Highlights of his exhibition include the work of the Lebanese designers Huda Baroudi and Maria Hibri, known collectively as the design firm Bokja. In the ALEF show are pieces of vintage 1950s and Sixties furniture, which they have strikingly reupholstered in traditional fabrics of the Middle East. Also in the collection are surreal pieces by the Dutch artist Pieke Bergmans, who has created a Middle Eastern versions of her Crystal Virus series.

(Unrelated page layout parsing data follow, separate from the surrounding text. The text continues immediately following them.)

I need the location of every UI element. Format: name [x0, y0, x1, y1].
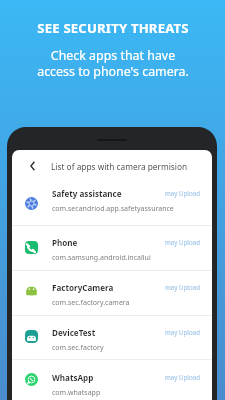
button[interactable]: [12, 271, 212, 315]
button[interactable]: Back: [20, 150, 44, 181]
staticText: com.sec.factory: [52, 343, 104, 353]
staticText: may Upload: [165, 328, 200, 336]
staticText: may Upload: [165, 238, 200, 246]
staticText: com.secandriod.app.safetyassurance: [52, 204, 174, 214]
staticText: WhatsApp: [52, 372, 94, 383]
staticText: com.samsung.android.incallui: [52, 253, 151, 263]
staticText: List of apps with camera permision: [51, 161, 188, 172]
staticText: Safety assistance: [52, 188, 122, 199]
staticText: may Upload: [165, 373, 200, 381]
staticText: DeviceTest: [52, 327, 96, 338]
staticText: SEE SECURITY THREATS: [37, 19, 189, 37]
staticText: FactoryCamera: [52, 282, 114, 293]
staticText: com.whatsapp: [52, 388, 101, 398]
staticText: Check apps that have access to phone's c…: [37, 47, 189, 80]
button[interactable]: List of apps with camera permision: [40, 150, 210, 181]
staticText: Phone: [52, 237, 78, 248]
button[interactable]: [12, 316, 212, 359]
button[interactable]: [12, 181, 212, 225]
button[interactable]: [12, 360, 212, 400]
staticText: may Upload: [165, 283, 200, 291]
staticText: may Upload: [165, 189, 200, 197]
button[interactable]: [12, 226, 212, 270]
staticText: com.sec.factory.camera: [52, 298, 130, 308]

The artist hand-blows large glass "bubbles" onto antique Middle Eastern furniture. As the crystal is blown, it burns and marks the furniture, while at the same time taking on the texture and shape by the surface with which it connects. As well as the individual pieces on display, Sheikh Majed says Middle Eastern hospitality is a theme that he wants to convey to visitors. "We have these beautiful outdoor chairs where people can sit and eat dates, sweets and pistachios, then drink Arabic coffee, with incense burning around them. We wanted to bring the flavour of the Middle East to Miami.
"Everybody ends up here, the smell has been going all over the place," he laughs. Although his exhibition had only been running for one day when we spoke, Sheikh Majed says he already considers it to have been a success. For the members of The Third Line gallery, the success came when they were selected for the prestigious event. Everything else is a bonus. But after hearing nothing but positivity from the fair's attendees, eventually, Sheikh Majed is able to offer-up some small criticism.
"With Europeans we do not have a problem, they come and they buy and they leave. But with Americans it is different, they always say: "What is your best price? What's the best you can give me?"